On Wednesday, the Federal Reserve delivered the biggest interest-rate increase since 2000 at a half percentage point, and announced that it would start running off its $8.9 trillion balance sheet at the beginning of June. That day, risky assets from stocks to bitcoin soared and Treasury yields tumbled after Chair Jerome H. Powell said a 75 basis-point move was not under consideration.
But on Thursday, those market moves were reversed as traders worried that officials could struggle to fight inflation amid the threat of a recession. The S&P 500 index lost about $1.3 trillion of market value and the tech-heavy Nasdaq 100 declined by the most since September 2020. Yields crept back up, with the rate for the 10-year Treasury ending the week above 3 percent for the first time since 2018.

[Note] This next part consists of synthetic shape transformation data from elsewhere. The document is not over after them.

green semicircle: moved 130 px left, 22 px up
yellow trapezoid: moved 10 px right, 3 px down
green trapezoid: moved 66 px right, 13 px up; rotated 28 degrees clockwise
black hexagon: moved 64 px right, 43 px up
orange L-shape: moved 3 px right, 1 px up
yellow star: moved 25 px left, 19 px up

“The relief rally spurred by the Fed decision to raise rates 50 basis points, while pushing back on the prospect of a 75 basis-point hike in June, has given in to renewed concerns about high inflation and slower economic growth,” said Jane Edmondson, founder and chief executive of EQM Capital.
U.S. payrolls jumped 428,000 last month, though the unemployment rate remained unchanged at 3.6 percent and the labor force participation rate dropped to a three-month low. At the same time, average hourly wages posted modest gains.

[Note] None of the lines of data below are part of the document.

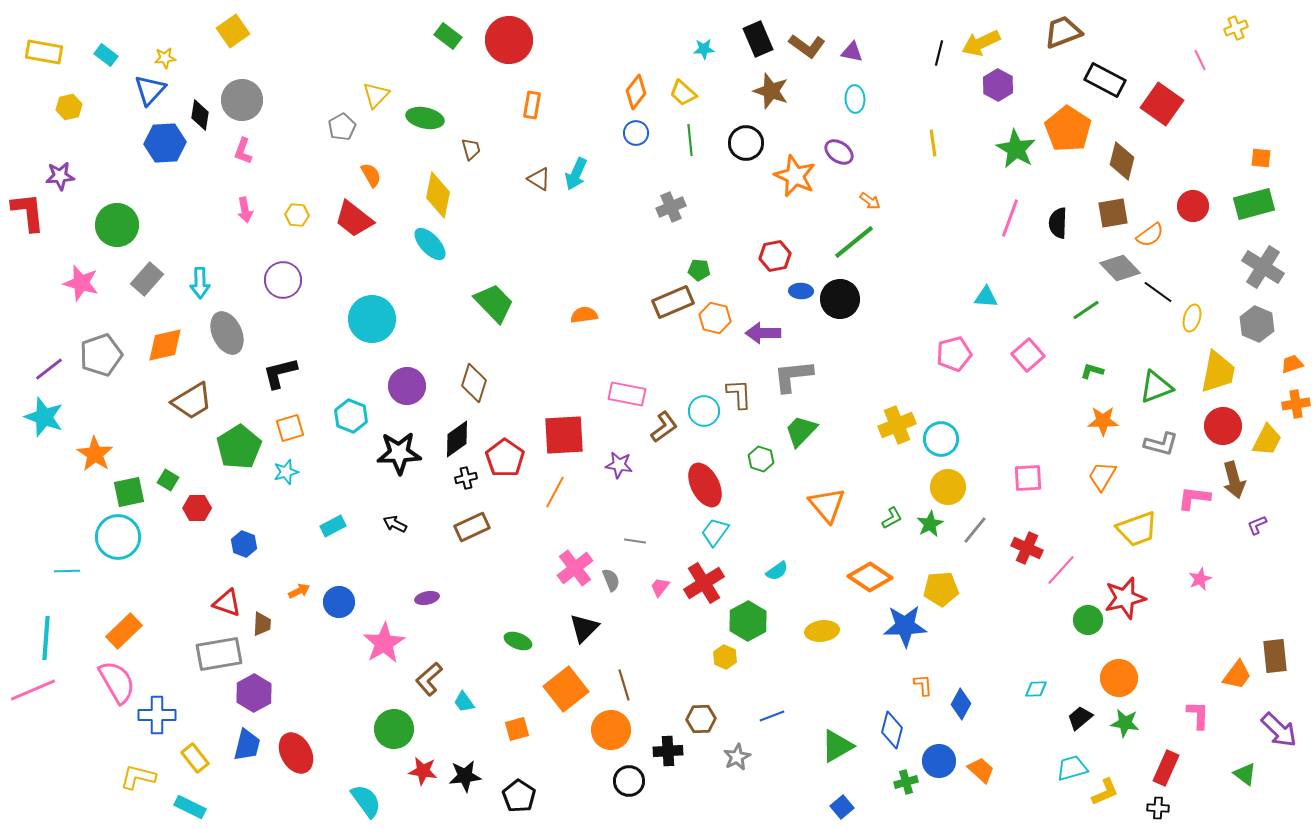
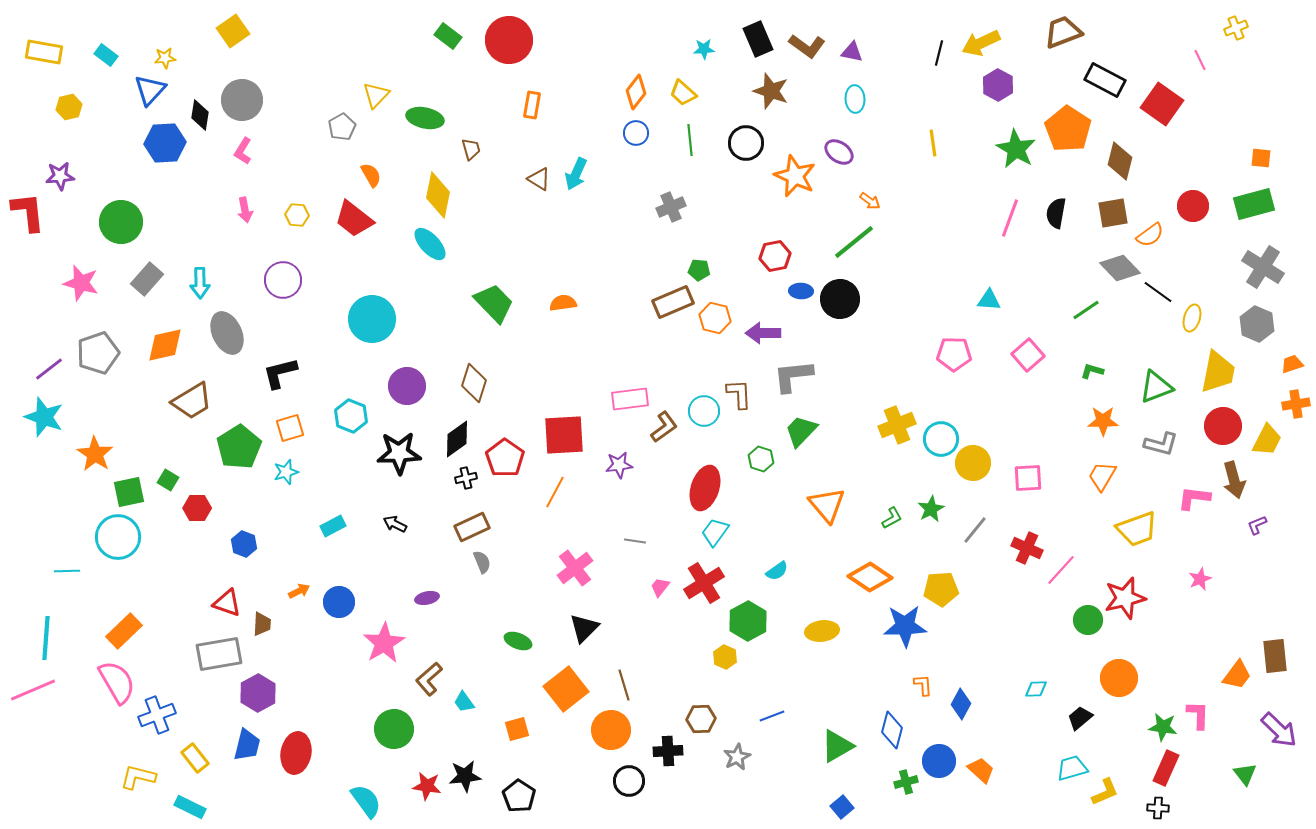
pink L-shape at (243, 151): rotated 12 degrees clockwise
brown diamond at (1122, 161): moved 2 px left
black semicircle at (1058, 223): moved 2 px left, 10 px up; rotated 8 degrees clockwise
green circle at (117, 225): moved 4 px right, 3 px up
cyan triangle at (986, 297): moved 3 px right, 3 px down
orange semicircle at (584, 315): moved 21 px left, 12 px up
pink pentagon at (954, 354): rotated 16 degrees clockwise
gray pentagon at (101, 355): moved 3 px left, 2 px up
pink rectangle at (627, 394): moved 3 px right, 5 px down; rotated 18 degrees counterclockwise
purple star at (619, 465): rotated 16 degrees counterclockwise
red ellipse at (705, 485): moved 3 px down; rotated 45 degrees clockwise
yellow circle at (948, 487): moved 25 px right, 24 px up
green star at (930, 524): moved 1 px right, 15 px up
gray semicircle at (611, 580): moved 129 px left, 18 px up
purple hexagon at (254, 693): moved 4 px right
blue cross at (157, 715): rotated 21 degrees counterclockwise
green star at (1125, 723): moved 38 px right, 4 px down
red ellipse at (296, 753): rotated 39 degrees clockwise
red star at (423, 771): moved 4 px right, 15 px down
green triangle at (1245, 774): rotated 15 degrees clockwise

Through Friday, 436 of the S&P 500’s firms had reported earnings, with 78 percent beating analysts’ estimates, data compiled by Bloomberg showed. Peloton Interactive, the Walt Disney Co., Tyson Foods and Coinbase Global are scheduled to report quarterly results this coming week.
Wednesday’s data for the consumer price index, a key gauge of U.S. inflation, is expected to show that year-over-year inflation in April ticked lower to 8.1 percent from 8.5 percent in what would break an eight-month streak of rises, the longest since September 1979.
The Treasury will sell 13- and 26-week bills Monday. They yielded 0.915 percent and 1.409 percent in when-issued trading, respectively. The government will auction $36 billion in 10-year notes on Wednesday, and four- and eight-week bills Thursday.